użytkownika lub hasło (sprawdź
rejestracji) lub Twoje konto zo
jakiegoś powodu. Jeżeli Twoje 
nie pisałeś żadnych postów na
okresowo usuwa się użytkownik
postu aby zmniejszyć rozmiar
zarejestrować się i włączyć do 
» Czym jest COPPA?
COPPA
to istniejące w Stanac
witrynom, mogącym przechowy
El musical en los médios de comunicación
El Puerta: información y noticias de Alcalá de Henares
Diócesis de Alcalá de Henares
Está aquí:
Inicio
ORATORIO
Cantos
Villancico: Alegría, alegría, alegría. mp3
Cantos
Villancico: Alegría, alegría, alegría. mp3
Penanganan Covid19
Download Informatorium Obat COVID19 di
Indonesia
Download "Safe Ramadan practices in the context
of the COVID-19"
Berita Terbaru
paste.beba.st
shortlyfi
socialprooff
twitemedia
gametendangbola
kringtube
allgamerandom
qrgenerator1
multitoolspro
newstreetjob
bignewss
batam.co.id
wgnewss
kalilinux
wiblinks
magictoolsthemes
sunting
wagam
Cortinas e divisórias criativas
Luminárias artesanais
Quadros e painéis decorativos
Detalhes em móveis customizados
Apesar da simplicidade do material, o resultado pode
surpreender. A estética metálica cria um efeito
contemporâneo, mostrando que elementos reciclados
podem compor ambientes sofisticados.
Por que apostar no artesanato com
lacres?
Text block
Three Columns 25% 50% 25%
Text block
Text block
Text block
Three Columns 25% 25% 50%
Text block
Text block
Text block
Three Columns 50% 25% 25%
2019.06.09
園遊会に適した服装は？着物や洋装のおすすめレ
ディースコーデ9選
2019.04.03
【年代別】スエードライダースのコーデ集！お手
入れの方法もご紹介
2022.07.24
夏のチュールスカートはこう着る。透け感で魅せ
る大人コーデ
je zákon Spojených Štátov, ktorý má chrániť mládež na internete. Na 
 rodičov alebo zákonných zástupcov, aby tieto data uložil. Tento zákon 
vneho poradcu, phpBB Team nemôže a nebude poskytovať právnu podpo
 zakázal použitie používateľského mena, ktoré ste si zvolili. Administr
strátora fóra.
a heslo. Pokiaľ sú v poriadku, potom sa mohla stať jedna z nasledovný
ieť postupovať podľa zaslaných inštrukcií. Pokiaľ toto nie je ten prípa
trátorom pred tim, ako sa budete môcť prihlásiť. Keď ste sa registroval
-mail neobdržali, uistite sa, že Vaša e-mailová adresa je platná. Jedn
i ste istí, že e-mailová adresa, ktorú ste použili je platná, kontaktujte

Goal of the exercise: Look through the entries above. Copy each line in which the string "Pokiaľ" occurs.

Exercise solution:
a heslo. Pokiaľ sú v poriadku, potom sa mohla stať jedna z nasledovný
ieť postupovať podľa zaslaných inštrukcií. Pokiaľ toto nie je ten prípa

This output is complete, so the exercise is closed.